Mitigating the dangers of extreme weather
People experiencing street homelessness disproportionately live with chronic health conditions, facing malnutrition and psychological stress, said Zhang, who treats such patients with Chicago Street Medicine. These factors all intensify the risks to the human body posed by extreme heat and cold, he said.
“Even when the weather is super nice, even on a great spring day, they live in a state of constant stress,” Zhang said. “Existing without the basic necessities of human life, and constant danger, constantly not knowing whatever it is, it not only takes a mental toll, but it takes a toll on the body.”
In September 2023, a survey of people experiencing street homelessness by the Chicago Homelessness and Health Response Group for Equity found that 46% of individuals surveyed said that they were living with a diagnosed chronic health condition.
And 35% said they had experienced a “serious weather-related injury or illness,” including frostbite, hypothermia or heatstroke.
During the hottest days of the summer, unhoused people without respite from the heat can face severe dehydration and exacerbate existing heart problems, Zhang said.

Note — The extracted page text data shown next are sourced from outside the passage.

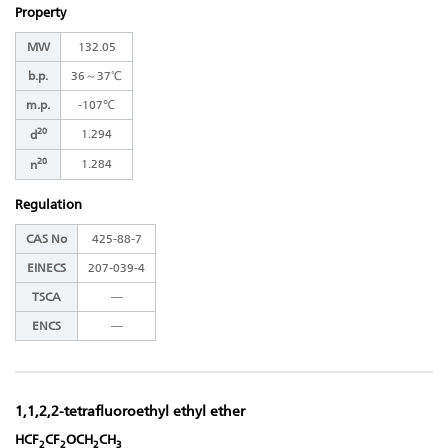
Property
MW
132.05
b.p.
36～37℃
m.p.
-107℃
20
1.294
d
20
1.284
n
Regulation
CAS No
425-88-7
EINECS
207-039-4
TSCA
―
ENCS
―
1,1,2,2-tetrafluoroethyl ethyl ether
HCF
CF
OCH
CH
2
2
2
3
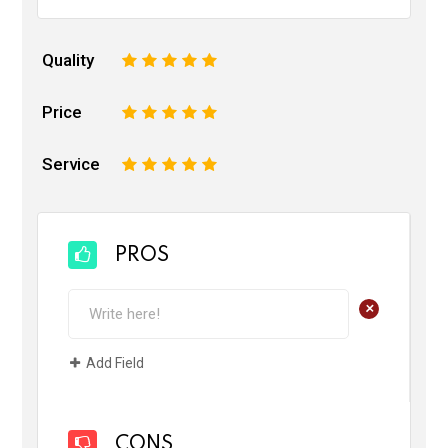
Quality
1
2
3
4
5
Price
1
2
3
4
5
Service
1
2
3
4
5
PROS
+
Add Field
CONS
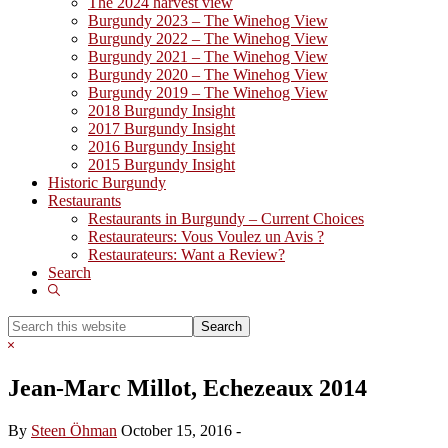
The 2024 harvest view
Burgundy 2023 – The Winehog View
Burgundy 2022 – The Winehog View
Burgundy 2021 – The Winehog View
Burgundy 2020 – The Winehog View
Burgundy 2019 – The Winehog View
2018 Burgundy Insight
2017 Burgundy Insight
2016 Burgundy Insight
2015 Burgundy Insight
Historic Burgundy
Restaurants
Restaurants in Burgundy – Current Choices
Restaurateurs: Vous Voulez un Avis ?
Restaurateurs: Want a Review?
Search
Show
Search
Search
this
Hide
website
Search
Jean-Marc Millot, Echezeaux 2014
By
Steen Öhman
October 15, 2016
-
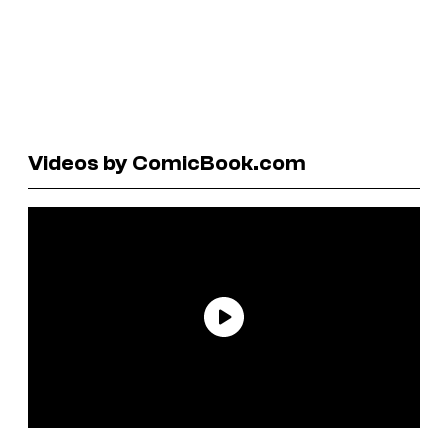
Videos by ComicBook.com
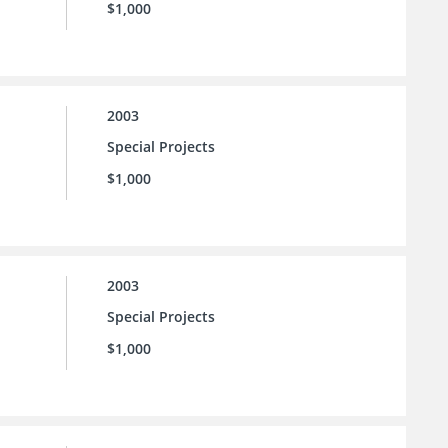
$1,000
2003
Special Projects
$1,000
2003
Special Projects
$1,000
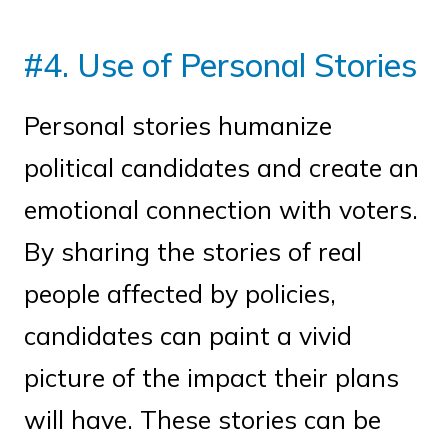
#4. Use of Personal Stories
Personal stories humanize
political candidates and create an
emotional connection with voters.
By sharing the stories of real
people affected by policies,
candidates can paint a vivid
picture of the impact their plans
will have. These stories can be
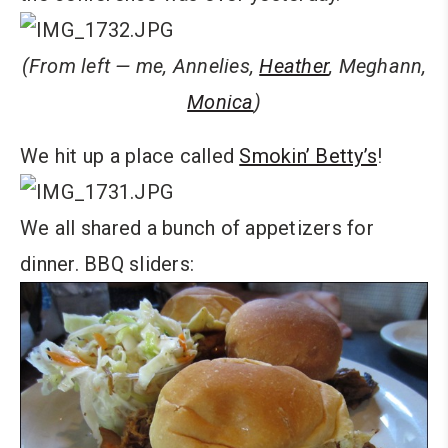
(From left — me, Annelies,
Heather
, Meghann,
Monica
)
We hit up a place called
Smokin’ Betty’s
!
We all shared a bunch of appetizers for
dinner. BBQ sliders:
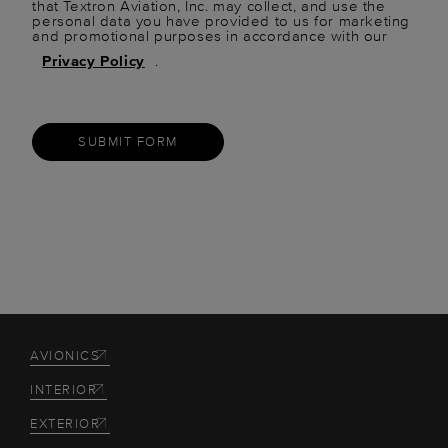
that Textron Aviation, Inc. may collect, and use the
personal data you have provided to us for marketing
and promotional purposes in accordance with our
Privacy Policy
.
SUBMIT FORM
AVIONICS
INTERIOR
EXTERIOR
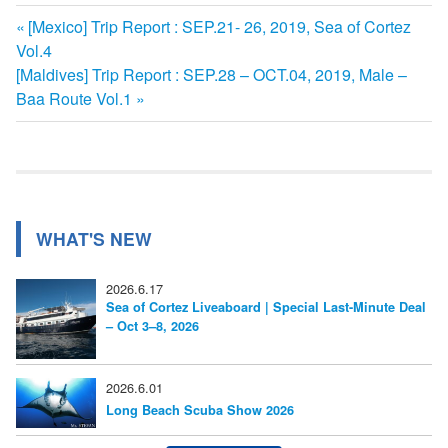
前
[Mexico] Trip Report : SEP.21- 26, 2019, Sea of Cortez
投
Vol.4
の
次
[Maldives] Trip Report : SEP.28 – OCT.04, 2019, Male –
記
稿
の
Baa Route Vol.1
事:
ナ
記
事:
ビ
ゲ
ー
WHAT'S NEW
シ
2026.6.17
ョ
Sea of Cortez Liveaboard | Special Last-Minute Deal
– Oct 3–8, 2026
ン
2026.6.01
Long Beach Scuba Show 2026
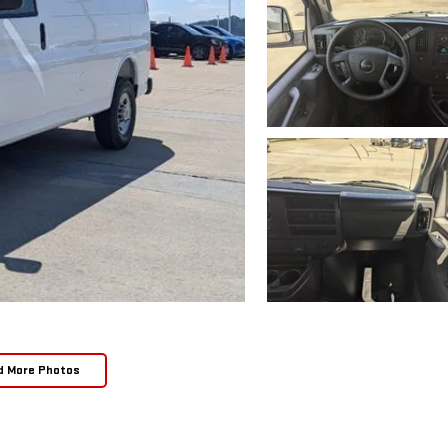
d More Photos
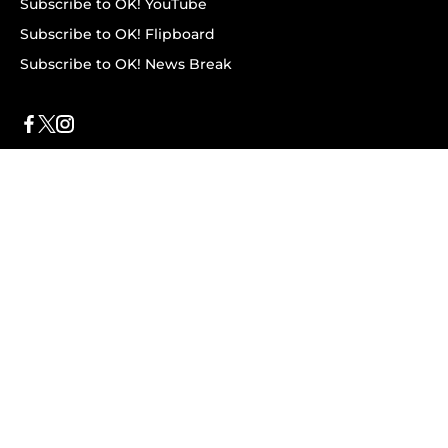
Subscribe to OK! YouTube
Subscribe to OK! Flipboard
Subscribe to OK! News Break
Privacy & Legal
Opt-out of personalized ads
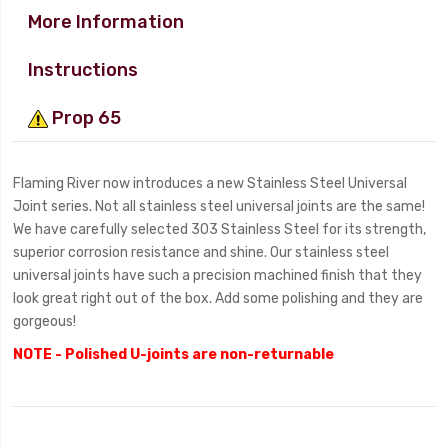
More Information
Instructions
Prop 65
Flaming River now introduces a new Stainless Steel Universal
Joint series. Not all stainless steel universal joints are the same!
We have carefully selected 303 Stainless Steel for its strength,
superior corrosion resistance and shine. Our stainless steel
universal joints have such a precision machined finish that they
look great right out of the box. Add some polishing and they are
gorgeous!
NOTE - Polished U-joints are non-returnable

In the winter, frostbite often leads to amputations of digits and limbs among Chicago’s homeless population. Walking around in wet shoes and socks in cold temperatures can lead to a cold-related injury known as “trench foot,” prevalent among World War I soldiers and yet now reappearing on the streets of Chicago, according to Zhang.
Even when these injuries are treated, they rarely fully heal before people have to return to the streets, Zhang said. He recalled one of his homeless patients whom he treated for mild frostbite on all of his digits. A year later, he saw the same man and realized that all of his fingers had been amputated.
“There’s only so much that our teams, our attending residents, our volunteers can do on the street to mitigate the effects of extreme weather,” Jostrand said. “You really got to get people off the street and into temperature-controlled environments in order to really counter the effects.”
Overall, advocates say that cooling and warming centers are only a temporary solution to larger systemic problems, emphasizing the need for more shelter beds and long-term pathways out of homelessness.
Given the threats of more extreme weather in coming years due to climate change, Fraser said that the city needs to take decisive action now, as “it’s a predictable crisis coming.”
“It just points to the perennial need for more permanent housing so no one is homeless to begin with,” said Doug Schenkelberg, executive director of the Chicago Coalition to End Homelessness, “and we don’t have to worry about how extreme weather is impacting people living on the streets, because they aren’t there.”